Zylann / godot_heightmap_plugin

HeightMap terrain for Godot implemented in GDScript
Other
1.76k stars 160 forks source link

FYI: profiling procedural generation #268

Open sarrowsmith opened 3 years ago

sarrowsmith commented 3 years ago

I've done some crude profiling on procedural terrain generation following the recipe in the documentation, ie

    # Step 1:
    #generate heightmap, normalmap and splatmap

    # Step 2:
    var modified_region = Rect2(Vector2(), heightmap.get_size())
    terrain_data.notify_region_change(modified_region, HTerrainData.CHANNEL_HEIGHT)
    terrain_data.notify_region_change(modified_region, HTerrainData.CHANNEL_NORMAL)
    terrain_data.notify_region_change(modified_region, HTerrainData.CHANNEL_SPLAT)

    # Step 3:
    terrain.set_data(terrain_data)

    # Step 4:
    terrain.update_collider()

(I'm running this multithreaded to generate a 4k-radius landscape composed of 1024x1024 HTerrain blocks.)

Step 1 I have my own C# code for, which takes approximately half the total generation time. I'm considering a GDNative rewrite (having already rewritten from GDScript and made it twice as fast).

The other half of the generation time is on average split evenly between steps 2, 3 and 4, ie various aspects of the HTerrain code. Which doesn't give any useful pointers if you're looking for areas where further GDNative implementation would boost performance, but on the other hand suggests that it wouldn't be a pointless exercise for any of these.
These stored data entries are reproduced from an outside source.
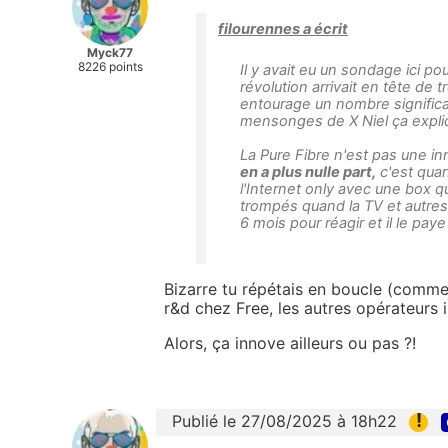
filourennes a écrit
Myck77
8226 points
Il y avait eu un sondage ici pou
révolution arrivait en tête de t
entourage un nombre significati
mensonges de X Niel ça expli
La Pure Fibre n'est pas une i
en a plus nulle part,
c'est qua
l'Internet only avec une box qu
trompés quand la TV et autres
6 mois pour réagir et il le paye 
Bizarre tu répétais en boucle (comme d
r&d chez Free, les autres opérateurs 
Alors, ça innove ailleurs ou pas ?!
!
Publié le 27/08/2025 à 18h22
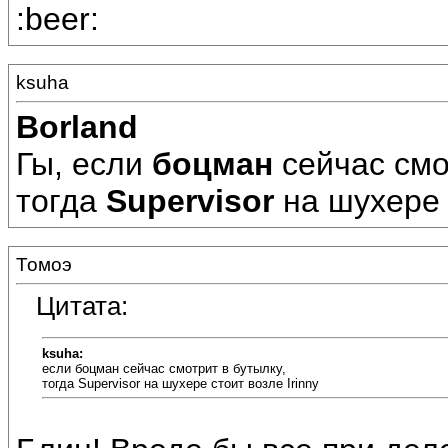
:beer:
ksuha
Borland
Гы, если
боцман
сейчас смо
тогда
Supervisor
на шухере 
Томоэ
Цитата:
ksuha:
если боцман сейчас смотрит в бутылку,
тогда Supervisor на шухере стоит возле Irinny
sarrowsmith commented 3 years ago

Update: I've also implemented heightmap and normalmap generation through driving the shader-based generator from a script, with a necessary reduction to a 2k-radius landscape. I couldn't measure any difference between the two methods -- past experience with doing similar things in Unity suggests that having a lot of chunks/blocks/sectors can disadvantage shader-based generation because although the GPU can process all the points in a chunk in parallel, the chunks themselves are restricted to serial execution, while CPU threads can generate multiple chunks in parallel. That said, I kitted my machine out to be much more biased to CPU than GPU, so this experience probably isn't representative.